Dataset entries:
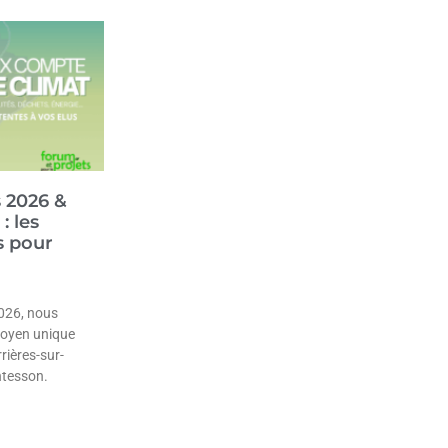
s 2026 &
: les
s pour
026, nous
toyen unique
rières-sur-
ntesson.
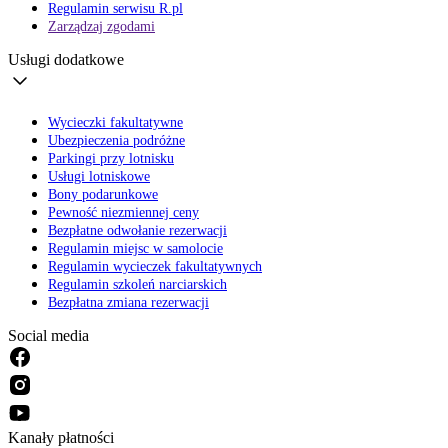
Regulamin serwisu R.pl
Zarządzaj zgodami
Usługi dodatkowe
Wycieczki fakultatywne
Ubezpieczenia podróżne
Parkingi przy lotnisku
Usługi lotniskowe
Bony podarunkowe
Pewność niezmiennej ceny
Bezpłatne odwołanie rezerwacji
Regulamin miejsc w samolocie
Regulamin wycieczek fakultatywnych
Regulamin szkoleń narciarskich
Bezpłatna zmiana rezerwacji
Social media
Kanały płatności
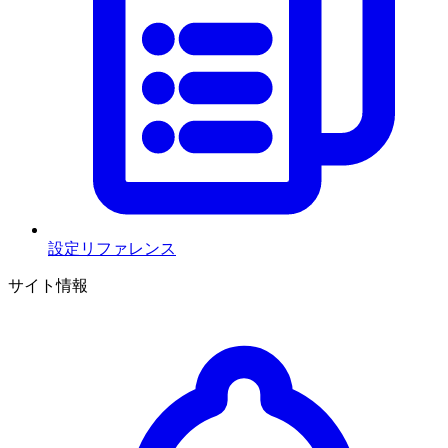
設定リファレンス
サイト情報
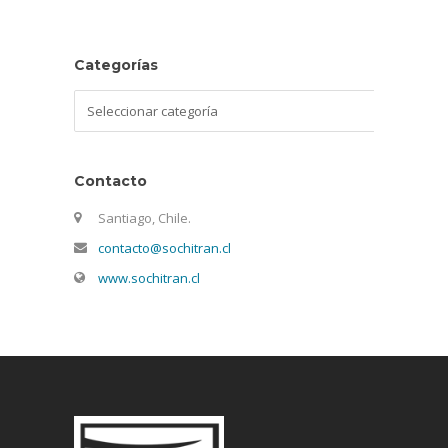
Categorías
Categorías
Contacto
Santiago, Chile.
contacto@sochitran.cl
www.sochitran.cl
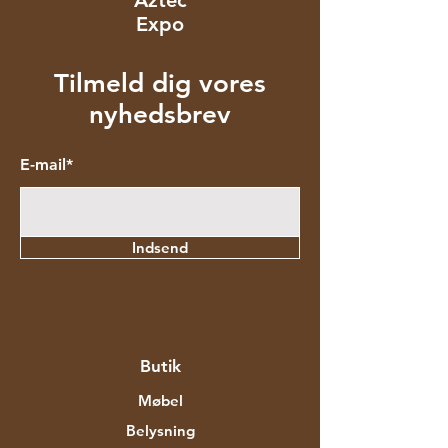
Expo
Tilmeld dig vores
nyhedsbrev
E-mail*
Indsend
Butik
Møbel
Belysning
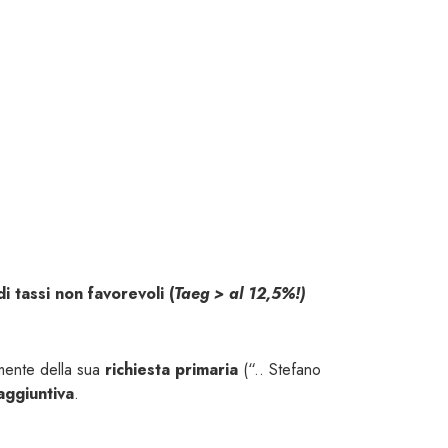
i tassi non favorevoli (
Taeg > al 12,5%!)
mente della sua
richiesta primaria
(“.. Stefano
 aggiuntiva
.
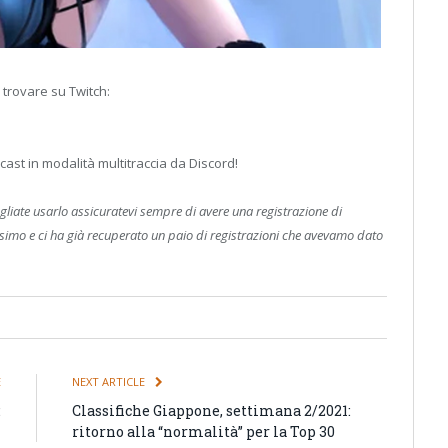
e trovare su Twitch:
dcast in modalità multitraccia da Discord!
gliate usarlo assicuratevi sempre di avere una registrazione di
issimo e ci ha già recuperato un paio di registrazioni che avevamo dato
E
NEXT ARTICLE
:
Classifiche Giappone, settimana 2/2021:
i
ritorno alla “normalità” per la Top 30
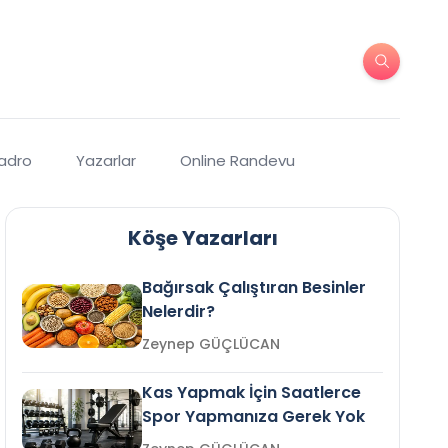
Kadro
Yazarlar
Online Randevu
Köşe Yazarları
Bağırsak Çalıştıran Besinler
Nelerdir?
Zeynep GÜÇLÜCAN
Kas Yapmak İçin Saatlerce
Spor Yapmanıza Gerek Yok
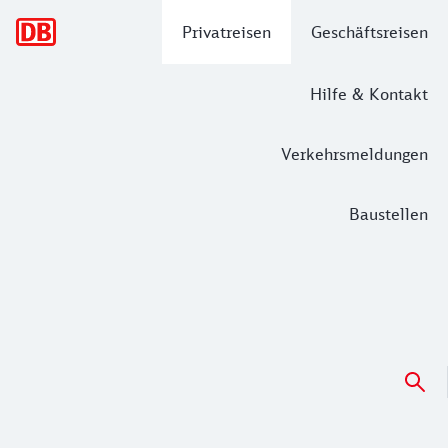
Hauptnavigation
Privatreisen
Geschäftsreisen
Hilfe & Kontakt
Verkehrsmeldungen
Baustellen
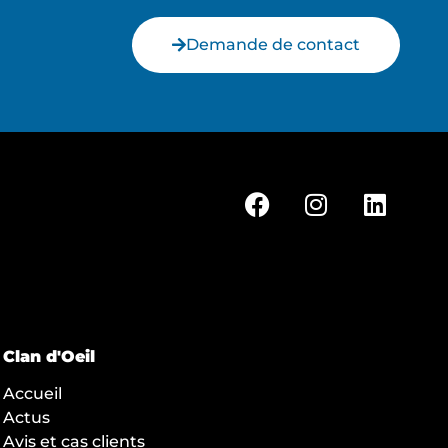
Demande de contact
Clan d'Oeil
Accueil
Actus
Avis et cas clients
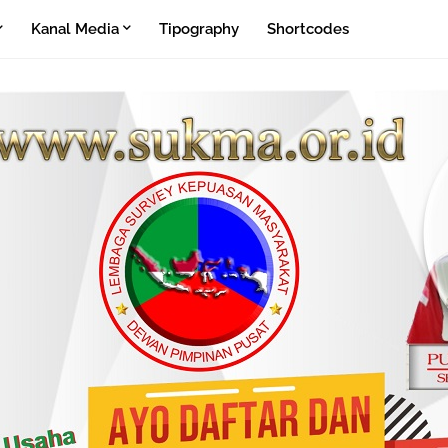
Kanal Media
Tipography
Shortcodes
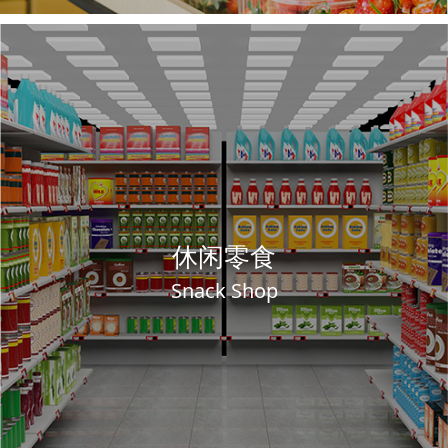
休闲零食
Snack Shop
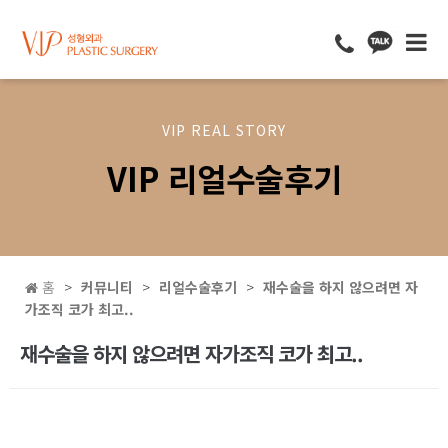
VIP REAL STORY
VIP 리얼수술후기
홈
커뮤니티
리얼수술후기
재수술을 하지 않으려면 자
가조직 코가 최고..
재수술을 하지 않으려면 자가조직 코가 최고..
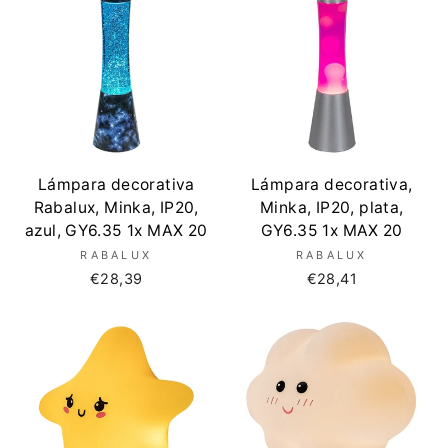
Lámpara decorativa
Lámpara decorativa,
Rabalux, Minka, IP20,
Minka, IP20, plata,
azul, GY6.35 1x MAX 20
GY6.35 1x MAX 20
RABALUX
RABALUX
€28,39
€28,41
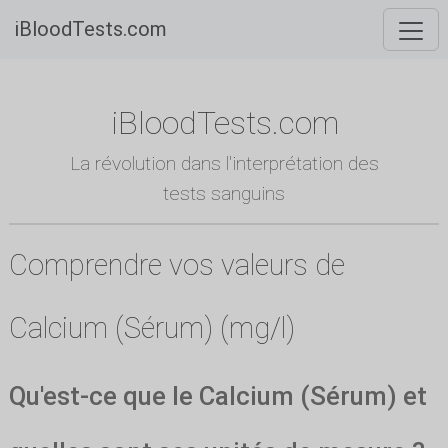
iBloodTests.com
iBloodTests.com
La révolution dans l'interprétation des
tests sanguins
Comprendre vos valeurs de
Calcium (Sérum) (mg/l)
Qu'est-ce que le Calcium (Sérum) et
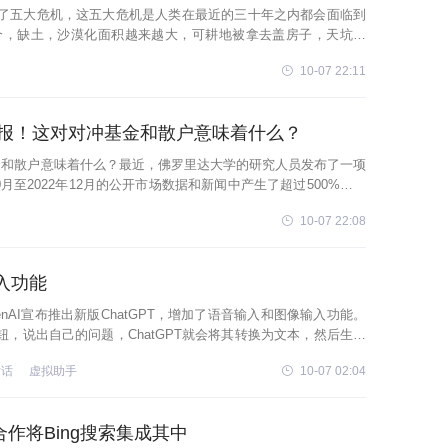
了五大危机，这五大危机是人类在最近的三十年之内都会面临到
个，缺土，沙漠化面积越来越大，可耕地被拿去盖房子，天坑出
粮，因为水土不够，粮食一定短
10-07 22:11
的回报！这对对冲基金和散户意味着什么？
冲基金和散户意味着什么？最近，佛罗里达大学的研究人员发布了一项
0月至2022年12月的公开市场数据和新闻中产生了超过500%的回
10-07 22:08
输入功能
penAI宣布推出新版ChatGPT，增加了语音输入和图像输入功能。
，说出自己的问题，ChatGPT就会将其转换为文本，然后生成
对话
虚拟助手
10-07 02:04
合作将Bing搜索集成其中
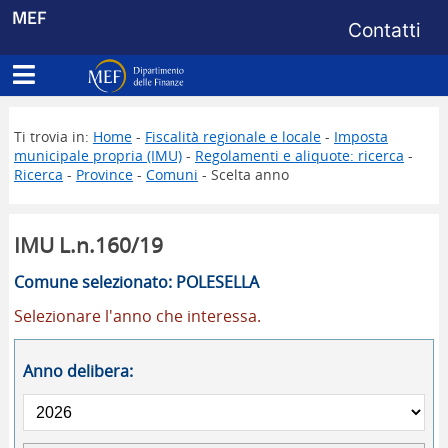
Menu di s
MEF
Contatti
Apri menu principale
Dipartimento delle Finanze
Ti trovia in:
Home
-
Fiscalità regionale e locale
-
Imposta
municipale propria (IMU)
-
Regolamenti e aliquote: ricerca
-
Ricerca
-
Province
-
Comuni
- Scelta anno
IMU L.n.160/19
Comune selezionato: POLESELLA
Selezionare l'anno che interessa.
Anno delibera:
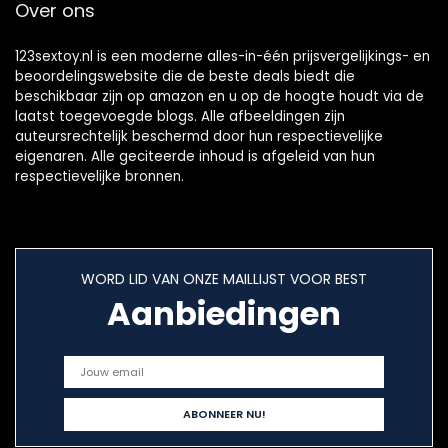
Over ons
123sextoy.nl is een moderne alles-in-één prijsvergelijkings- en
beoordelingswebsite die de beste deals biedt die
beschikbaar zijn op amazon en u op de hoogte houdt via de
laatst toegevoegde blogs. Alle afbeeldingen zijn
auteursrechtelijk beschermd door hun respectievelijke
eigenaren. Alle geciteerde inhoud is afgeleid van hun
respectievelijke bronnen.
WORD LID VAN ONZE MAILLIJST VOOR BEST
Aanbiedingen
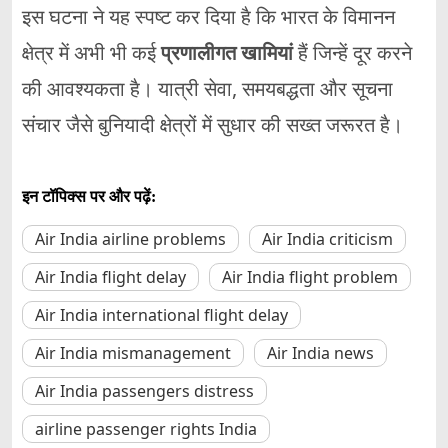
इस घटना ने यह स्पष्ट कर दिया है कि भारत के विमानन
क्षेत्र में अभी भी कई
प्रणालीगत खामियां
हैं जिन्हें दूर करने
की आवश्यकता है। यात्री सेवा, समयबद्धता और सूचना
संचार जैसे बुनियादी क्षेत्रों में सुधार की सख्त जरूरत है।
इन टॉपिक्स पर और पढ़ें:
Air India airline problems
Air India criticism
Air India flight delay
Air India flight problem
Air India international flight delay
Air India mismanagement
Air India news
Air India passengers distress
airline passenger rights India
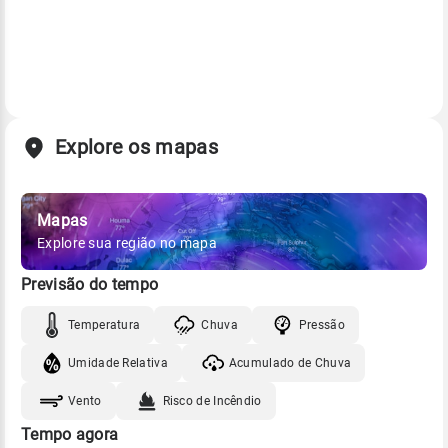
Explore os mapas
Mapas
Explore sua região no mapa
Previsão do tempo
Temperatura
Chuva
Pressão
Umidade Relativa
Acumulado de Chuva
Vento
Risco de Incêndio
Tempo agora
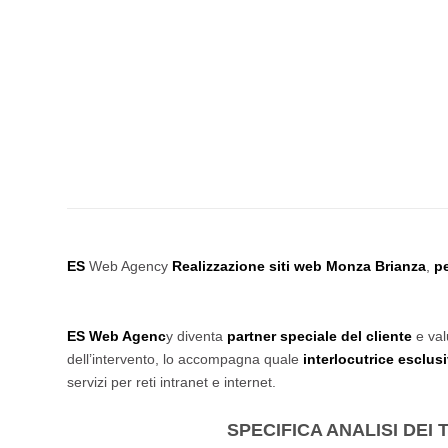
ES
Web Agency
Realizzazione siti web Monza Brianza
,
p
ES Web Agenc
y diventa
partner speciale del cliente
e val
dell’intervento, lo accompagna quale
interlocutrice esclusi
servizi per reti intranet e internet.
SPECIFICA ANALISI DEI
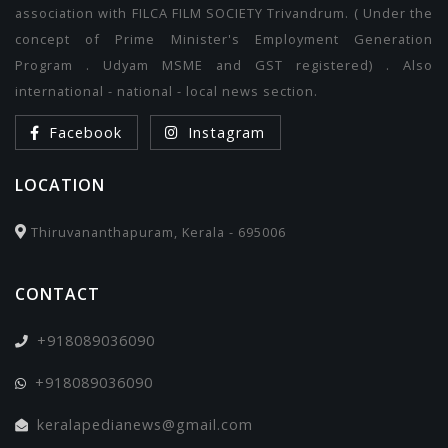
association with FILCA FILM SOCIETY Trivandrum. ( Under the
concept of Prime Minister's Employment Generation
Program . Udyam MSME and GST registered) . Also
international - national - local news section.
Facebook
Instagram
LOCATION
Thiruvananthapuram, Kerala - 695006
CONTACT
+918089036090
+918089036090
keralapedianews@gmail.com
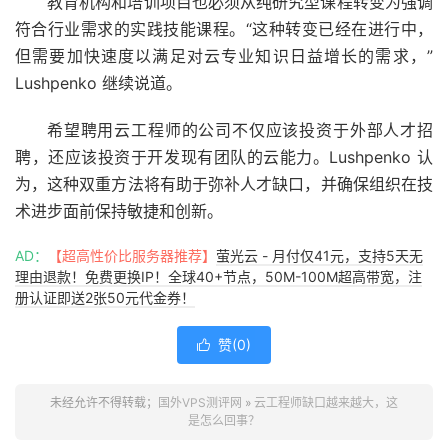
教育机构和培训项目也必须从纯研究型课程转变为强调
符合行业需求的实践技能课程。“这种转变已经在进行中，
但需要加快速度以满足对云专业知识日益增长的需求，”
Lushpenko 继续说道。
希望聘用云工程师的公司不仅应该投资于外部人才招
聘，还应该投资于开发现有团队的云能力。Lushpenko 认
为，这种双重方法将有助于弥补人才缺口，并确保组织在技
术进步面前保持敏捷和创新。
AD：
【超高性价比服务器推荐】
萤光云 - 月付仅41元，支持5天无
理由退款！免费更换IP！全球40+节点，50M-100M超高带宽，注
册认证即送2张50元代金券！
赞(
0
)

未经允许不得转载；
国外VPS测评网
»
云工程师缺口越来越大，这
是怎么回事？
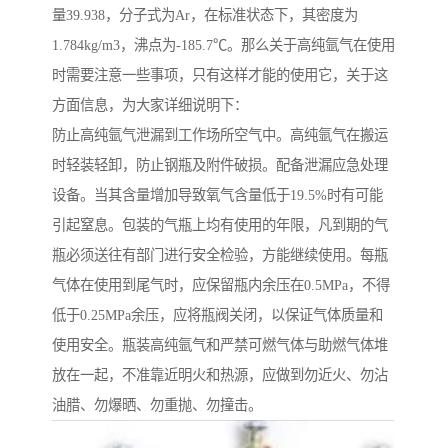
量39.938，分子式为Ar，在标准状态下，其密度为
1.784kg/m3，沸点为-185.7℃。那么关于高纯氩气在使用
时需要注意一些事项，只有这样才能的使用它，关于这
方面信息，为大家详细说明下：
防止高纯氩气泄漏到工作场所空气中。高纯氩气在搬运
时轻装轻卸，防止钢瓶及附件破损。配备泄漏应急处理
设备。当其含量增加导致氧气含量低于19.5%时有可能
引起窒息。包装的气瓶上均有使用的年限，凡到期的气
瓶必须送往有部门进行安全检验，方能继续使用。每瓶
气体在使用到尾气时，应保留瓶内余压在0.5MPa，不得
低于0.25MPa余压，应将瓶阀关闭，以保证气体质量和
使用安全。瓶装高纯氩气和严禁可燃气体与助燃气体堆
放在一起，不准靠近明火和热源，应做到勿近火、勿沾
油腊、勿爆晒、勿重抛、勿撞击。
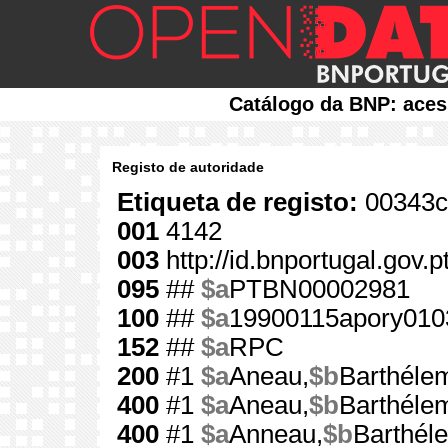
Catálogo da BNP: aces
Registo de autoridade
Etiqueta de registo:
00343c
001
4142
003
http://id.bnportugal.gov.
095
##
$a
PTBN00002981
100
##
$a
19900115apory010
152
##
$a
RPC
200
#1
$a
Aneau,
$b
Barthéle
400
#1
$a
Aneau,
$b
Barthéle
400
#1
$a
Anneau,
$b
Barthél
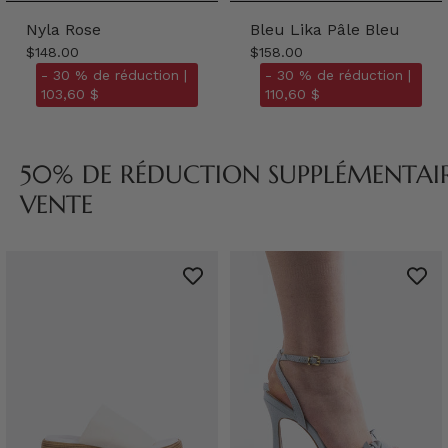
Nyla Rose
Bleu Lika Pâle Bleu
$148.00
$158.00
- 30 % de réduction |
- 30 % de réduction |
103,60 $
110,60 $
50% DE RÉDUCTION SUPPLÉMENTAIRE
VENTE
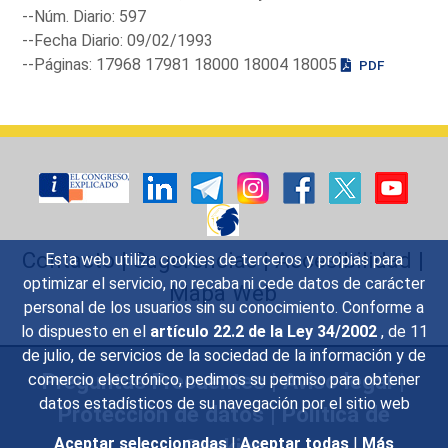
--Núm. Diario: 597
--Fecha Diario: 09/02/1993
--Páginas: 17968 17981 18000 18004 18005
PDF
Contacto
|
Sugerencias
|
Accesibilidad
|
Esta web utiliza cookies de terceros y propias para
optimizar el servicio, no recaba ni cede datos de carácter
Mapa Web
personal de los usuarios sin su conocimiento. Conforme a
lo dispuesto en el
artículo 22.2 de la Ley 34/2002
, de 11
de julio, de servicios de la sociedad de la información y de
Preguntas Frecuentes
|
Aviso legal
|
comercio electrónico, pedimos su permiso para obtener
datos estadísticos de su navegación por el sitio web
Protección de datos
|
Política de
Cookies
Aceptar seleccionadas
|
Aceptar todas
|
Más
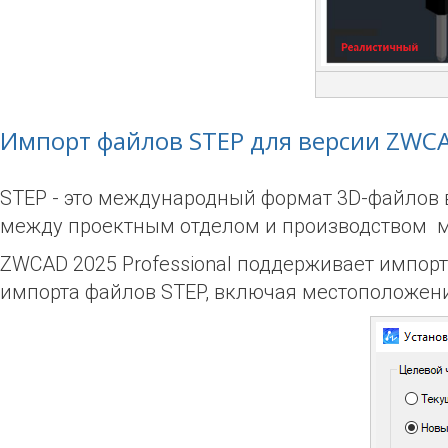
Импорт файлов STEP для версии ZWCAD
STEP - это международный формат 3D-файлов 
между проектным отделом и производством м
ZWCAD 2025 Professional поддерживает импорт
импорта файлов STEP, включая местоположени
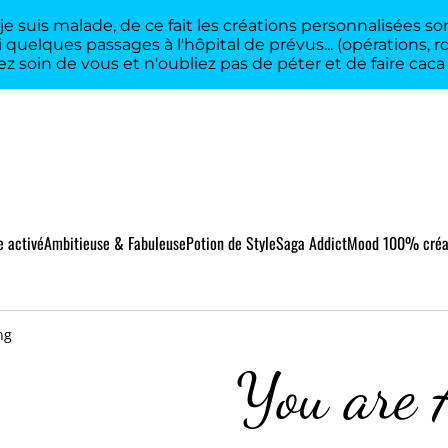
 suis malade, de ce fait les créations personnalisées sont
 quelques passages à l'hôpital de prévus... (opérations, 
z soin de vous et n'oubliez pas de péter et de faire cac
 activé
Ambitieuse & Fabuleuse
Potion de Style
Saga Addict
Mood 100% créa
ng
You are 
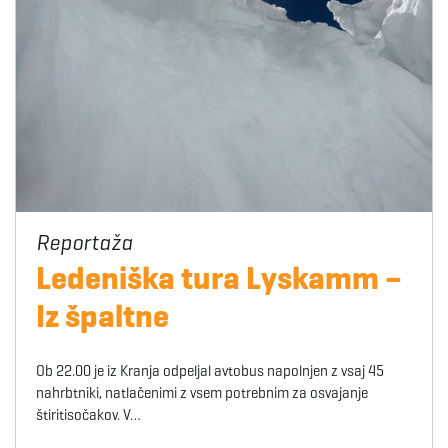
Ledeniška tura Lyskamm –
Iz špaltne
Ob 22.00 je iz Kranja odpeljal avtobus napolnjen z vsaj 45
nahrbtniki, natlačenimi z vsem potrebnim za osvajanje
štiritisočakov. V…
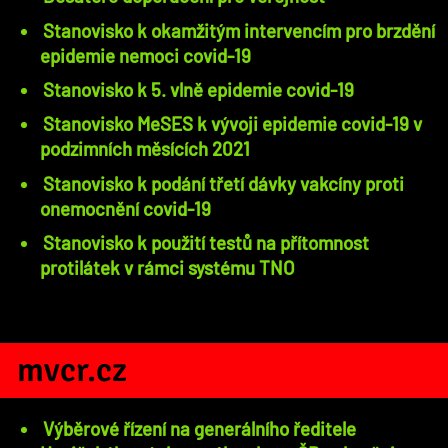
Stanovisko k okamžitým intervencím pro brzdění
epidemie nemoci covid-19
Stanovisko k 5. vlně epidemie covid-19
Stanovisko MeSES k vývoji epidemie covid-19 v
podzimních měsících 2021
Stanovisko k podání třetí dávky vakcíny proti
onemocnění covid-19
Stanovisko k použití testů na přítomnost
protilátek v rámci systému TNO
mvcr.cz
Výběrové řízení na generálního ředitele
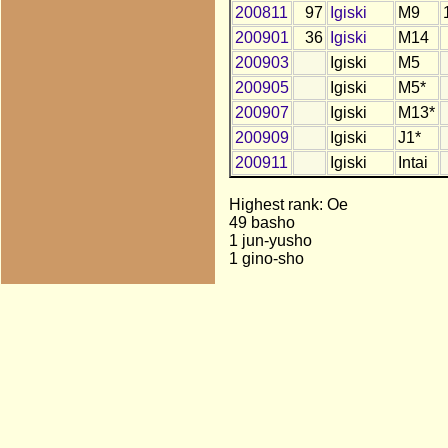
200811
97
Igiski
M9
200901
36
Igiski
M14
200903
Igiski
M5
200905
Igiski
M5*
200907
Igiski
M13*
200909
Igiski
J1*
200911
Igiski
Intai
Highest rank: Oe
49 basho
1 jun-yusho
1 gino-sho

◆ WHAT TO PRODUCE
Report every line in the data above in which the word "ZWCAD" appears.

◆ REPLY
Импорт файлов STEP для версии ZWCAD
ZWCAD 2025 Professional поддерживает импорт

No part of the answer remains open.